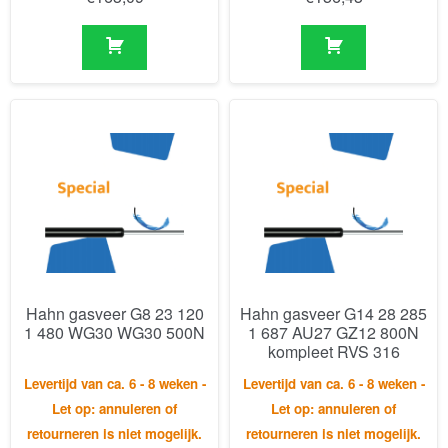
Hahn gasveer G8 23 120
Hahn gasveer G14 28 285
1 480 WG30 WG30 500N
1 687 AU27 GZ12 800N
kompleet RVS 316
Levertijd van ca. 6 - 8 weken -
Levertijd van ca. 6 - 8 weken -
Let op: annuleren of
Let op: annuleren of
retourneren is niet mogelijk.
retourneren is niet mogelijk.
€
195,22
€
572,18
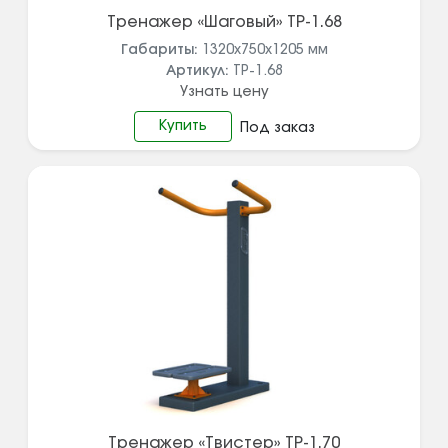
Тренажер «Шаговый» ТР-1.68
Габариты:
1320х750х1205
мм
Артикул:
ТР-1.68
Узнать цену
Купить
Под заказ
Тренажер «Твистер» ТР-1.70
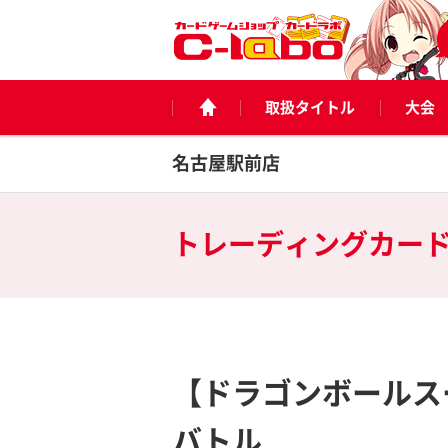
取扱タイトル
大会
名古屋駅前店
トレーディングカー
【ドラゴンボールス
バトル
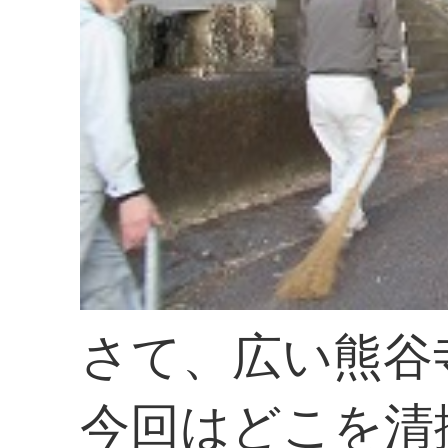
さて、広い熊谷
今回はどこを清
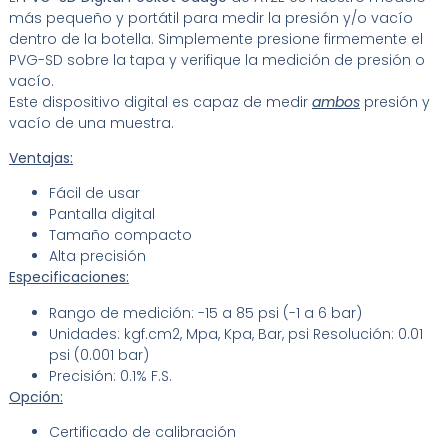
más pequeño y portátil para medir la presión y/o vacío
dentro de la botella. Simplemente presione firmemente el
PVG-SD sobre la tapa y verifique la medición de presión o
vacío.
Este dispositivo digital es capaz de medir
ambos
presión y
vacío de una muestra.
Ventajas:
Fácil de usar
Pantalla digital
Tamaño compacto
Alta precisión
Especificaciones:
Rango de medición: -15 a 85 psi (-1 a 6 bar)
Unidades: kgf.cm2, Mpa, Kpa, Bar, psi Resolución: 0.01
psi (0.001 bar)
Precisión: 0.1% F.S.
Opción:
Certificado de calibración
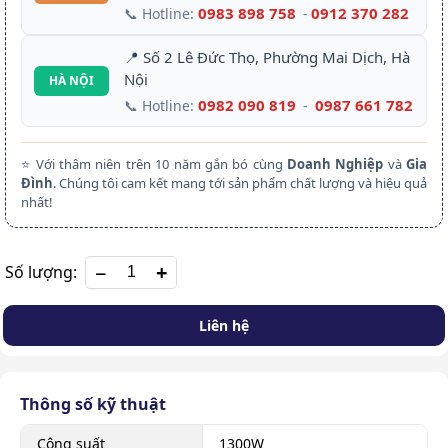
0983 898 758
0912 370 282
📞 Hotline:
-
📍 Số 2 Lê Đức Thọ, Phường Mai Dịch, Hà
Nội
HÀ NỘI
0982 090 819
0987 661 782
📞 Hotline:
-
⭐ Với thâm niên trên 10 năm gắn bó cùng
Doanh Nghiệp
và
Gia
Đình
. Chúng tôi cam kết mang tới sản phẩm chất lượng và hiệu quả
nhất!
+
Số lượng:
Liên hệ
Thông số kỹ thuật
Công suất
1300W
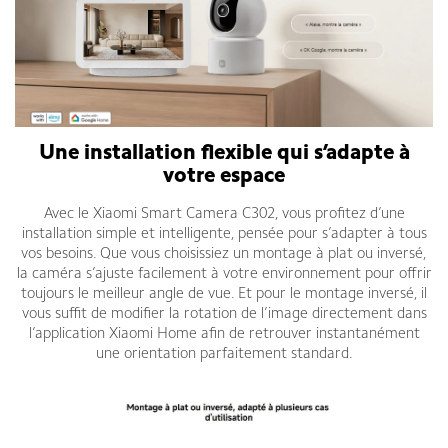
Une installation flexible qui s’adapte à
votre espace
Avec le Xiaomi Smart Camera C302, vous profitez d’une
installation simple et intelligente, pensée pour s’adapter à tous
vos besoins. Que vous choisissiez un montage à plat ou inversé,
la caméra s’ajuste facilement à votre environnement pour offrir
toujours le meilleur angle de vue. Et pour le montage inversé, il
vous suffit de modifier la rotation de l’image directement dans
l’application Xiaomi Home afin de retrouver instantanément
une orientation parfaitement standard.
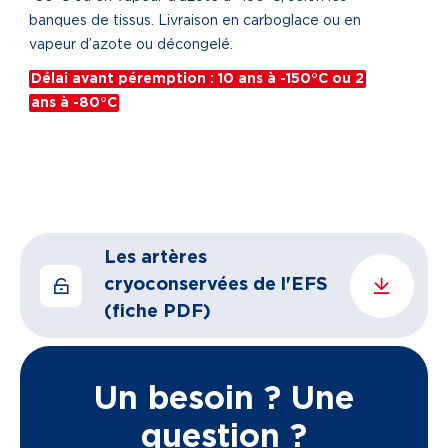
banques de tissus. Livraison en carboglace ou en
vapeur d’azote ou décongelé.
Délai avant péremption : 10 ans à -150°C ou 2
ans à -80°C
Les artères
cryoconservées de l'EFS
(fiche PDF)
Un besoin ? Une
question ?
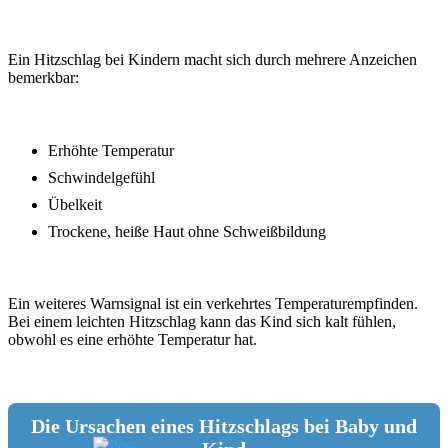
Ein Hitzschlag bei Kindern macht sich durch mehrere Anzeichen
bemerkbar:
Erhöhte Temperatur
Schwindelgefühl
Übelkeit
Trockene, heiße Haut ohne Schweißbildung
Ein weiteres Warnsignal ist ein verkehrtes Temperaturempfinden.
Bei einem leichten Hitzschlag kann das Kind sich kalt fühlen,
obwohl es eine erhöhte Temperatur hat.
Die Ursachen eines Hitzschlags bei Baby und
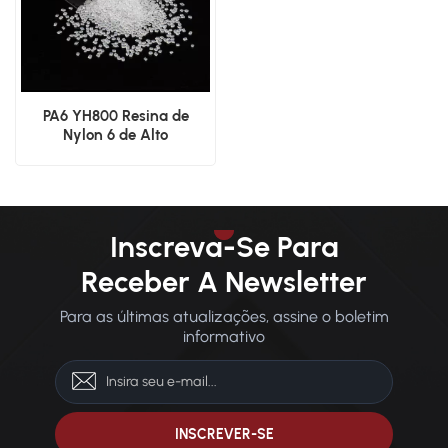
PA6 YH800 Resina de
Nylon 6 de Alto
Desempenho de Grau
Virgem
Inscreva-Se Para
Receber A Newsletter
Para as últimas atualizações, assine o boletim
informativo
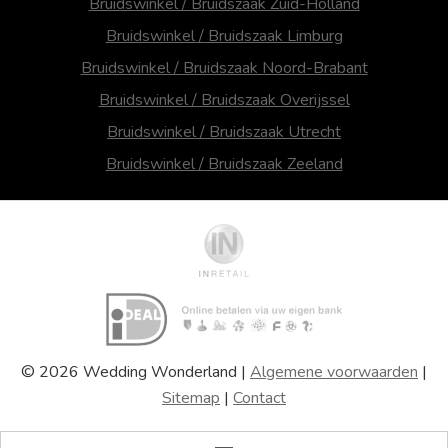
Bruidswinkel / Bruidszaak Zuid-Holland
Bruidswinkel / Bruidszaak Limburg
Bruidswinkel / Bruidszaak Noord-Brabant
Bruidswinkel / Bruidszaak Overijssel
Bruidswinkel / Bruidszaak Utrecht
Bruidswinkel / Bruidszaak Zeeland
© 2026 Wedding Wonderland |
Algemene voorwaarden
|
Sitemap
|
Contact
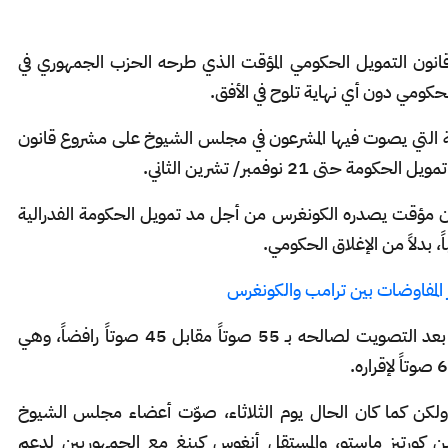
نون التمويل الحكومي المؤقت الذي طرحه الحزب الجمهوري في
لحكومي دون أي نهاية تلوح في الأفق.
ذه هي المرة الثانية في أقل من 24 ساعة التي يصوت فيها المشرعون في مجلس الشيوخ على مشروع قانون
Continuing R مشروع قانون مؤقت يصدره الكونغرس من أجل مد تمويل الحكومة الفدرالية
 بدلاً من الإغلاق الحكومي.
ثر المفاوضات بين ترامب والكونغرس
وجاء رفض مشروع القانون في مجلس الشيوخ بعد التصويت لصالحه بـ 55 صوتاً مقابل 45 صوتاً رافضاً، وهي
كن كما كان الحال يوم الثلاثاء، صوّت أعضاء مجلس الشيوخ
ين كورتيز ماستو، والمستقل أنغوس كينغ مع الجمهوريين لدعم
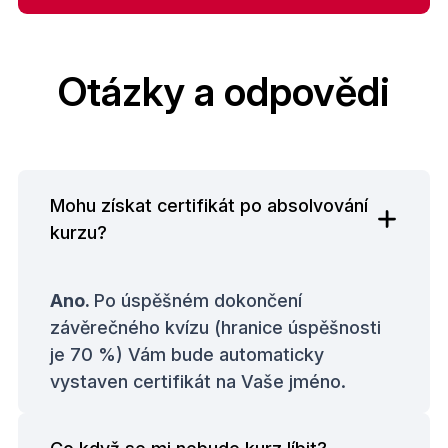
Otázky a odpovědi
Mohu získat certifikát po absolvování
kurzu?
Ano.
Po úspěšném dokončení
závěrečného kvízu (hranice úspěšnosti
je 70 %) Vám bude automaticky
vystaven certifikát na Vaše jméno.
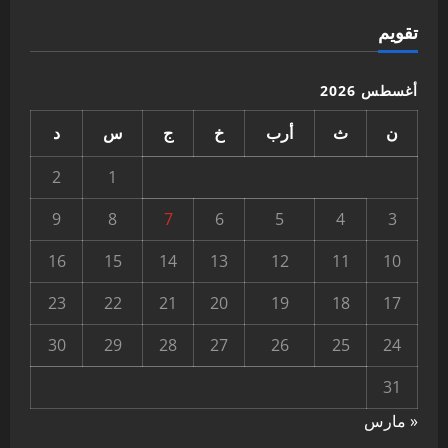
تقويم
أغسطس 2026
ن
ث
أرب
خ
ج
س
د
2
1
9
8
7
6
5
4
3
16
15
14
13
12
11
10
23
22
21
20
19
18
17
30
29
28
27
26
25
24
31
« مارس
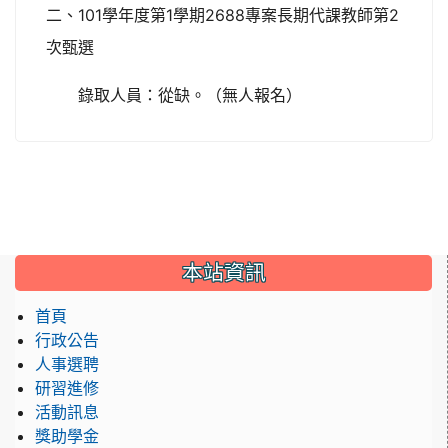
二、101學年度第1學期2688專案長期代課教師第2
次甄選
錄取人員：從缺。（無人報名）
:::
本站資訊
首頁
行政公告
人事選聘
研習進修
活動訊息
獎助學金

WORK ITEM — Take every entry above and transcribe it exactly, with no pictures in the copy.

RESPONSE —
Hahn gasveer G8 23 120
Hahn gasveer G14 28 285
1 480 WG30 WG30 500N
1 687 AU27 GZ12 800N
kompleet RVS 316
Levertijd van ca. 6 - 8 weken -
Levertijd van ca. 6 - 8 weken -
Let op: annuleren of
Let op: annuleren of
retourneren is niet mogelijk.
retourneren is niet mogelijk.
€
195,22
€
572,18
Тренажер «Шаговый» ТР-1.68
Габариты:
1320х750х1205
мм
Артикул:
ТР-1.68
Узнать цену
Купить
Под заказ
Тренажер «Твистер» ТР-1.70
取扱タイトル
大会
名古屋駅前店
トレーディングカー
【ドラゴンボールス
バトル
さて、広い熊谷
今回はどこを清
más pequeño y portátil para medir la presión y/o vacío
dentro de la botella. Simplemente presione firmemente el
PVG-SD sobre la tapa y verifique la medición de presión o
vacío.
Este dispositivo digital es capaz de medir
ambos
presión y
vacío de una muestra.
Ventajas:
Fácil de usar
Pantalla digital
Tamaño compacto
Alta precisión
Especificaciones:
Rango de medición: -15 a 85 psi (-1 a 6 bar)
Unidades: kgf.cm2, Mpa, Kpa, Bar, psi Resolución: 0.01
psi (0.001 bar)
Precisión: 0.1% F.S.
Opción:
Certificado de calibración
0983 898 758
0912 370 282
📞 Hotline:
-
📍 Số 2 Lê Đức Thọ, Phường Mai Dịch, Hà
Nội
HÀ NỘI
0982 090 819
0987 661 782
📞 Hotline:
-
⭐ Với thâm niên trên 10 năm gắn bó cùng
Doanh Nghiệp
và
Gia
Đình
. Chúng tôi cam kết mang tới sản phẩm chất lượng và hiệu quả
nhất!
+
Số lượng:
Liên hệ
Thông số kỹ thuật
Công suất
1300W
Une installation flexible qui s’adapte à
votre espace
Avec le Xiaomi Smart Camera C302, vous profitez d’une
installation simple et intelligente, pensée pour s’adapter à tous
vos besoins. Que vous choisissiez un montage à plat ou inversé,
la caméra s’ajuste facilement à votre environnement pour offrir
toujours le meilleur angle de vue. Et pour le montage inversé, il
vous suffit de modifier la rotation de l’image directement dans
l’application Xiaomi Home afin de retrouver instantanément
une orientation parfaitement standard.
banques de tissus. Livraison en carboglace ou en
vapeur d’azote ou décongelé.
Délai avant péremption : 10 ans à -150°C ou 2
ans à -80°C
Les artères
cryoconservées de l'EFS
(fiche PDF)
Un besoin ? Une
question ?
Ein Hitzschlag bei Kindern macht sich durch mehrere Anzeichen
bemerkbar:
Erhöhte Temperatur
Schwindelgefühl
Übelkeit
Trockene, heiße Haut ohne Schweißbildung
Ein weiteres Warnsignal ist ein verkehrtes Temperaturempfinden.
Bei einem leichten Hitzschlag kann das Kind sich kalt fühlen,
obwohl es eine erhöhte Temperatur hat.
Die Ursachen eines Hitzschlags bei Baby und
PA6 YH800 Resina de
Nylon 6 de Alto
Desempenho de Grau
Virgem
Inscreva-Se Para
Receber A Newsletter
Para as últimas atualizações, assine o boletim
informativo
Bruidswinkel / Bruidszaak Zuid-Holland
Bruidswinkel / Bruidszaak Limburg
Bruidswinkel / Bruidszaak Noord-Brabant
Bruidswinkel / Bruidszaak Overijssel
Bruidswinkel / Bruidszaak Utrecht
Bruidswinkel / Bruidszaak Zeeland
© 2026 Wedding Wonderland |
Algemene voorwaarden
|
Sitemap
|
Contact
نون التمويل الحكومي المؤقت الذي طرحه الحزب الجمهوري في
لحكومي دون أي نهاية تلوح في الأفق.
ذه هي المرة الثانية في أقل من 24 ساعة التي يصوت فيها المشرعون في مجلس الشيوخ على مشروع قانون
Continuing R مشروع قانون مؤقت يصدره الكونغرس من أجل مد تمويل الحكومة الفدرالية
 بدلاً من الإغلاق الحكومي.
ثر المفاوضات بين ترامب والكونغرس
وجاء رفض مشروع القانون في مجلس الشيوخ بعد التصويت لصالحه بـ 55 صوتاً مقابل 45 صوتاً رافضاً، وهي
كن كما كان الحال يوم الثلاثاء، صوّت أعضاء مجلس الشيوخ
ين كورتيز ماستو، والمستقل أنغوس كينغ مع الجمهوريين لدعم
Otázky a odpovědi
Mohu získat certifikát po absolvování
kurzu?
Ano.
Po úspěšném dokončení
závěrečného kvízu (hranice úspěšnosti
je 70 %) Vám bude automaticky
vystaven certifikát na Vaše jméno.
تقويم
أغسطس 2026
ن
ث
أرب
خ
ج
س
د
2
1
9
8
7
6
5
4
3
16
15
14
13
12
11
10
23
22
21
20
19
18
17
30
29
28
27
26
25
24
31
« مارس
二、101學年度第1學期2688專案長期代課教師第2
次甄選
錄取人員：從缺。（無人報名）
:::
本站資訊
首頁
行政公告
人事選聘
研習進修
活動訊息
獎助學金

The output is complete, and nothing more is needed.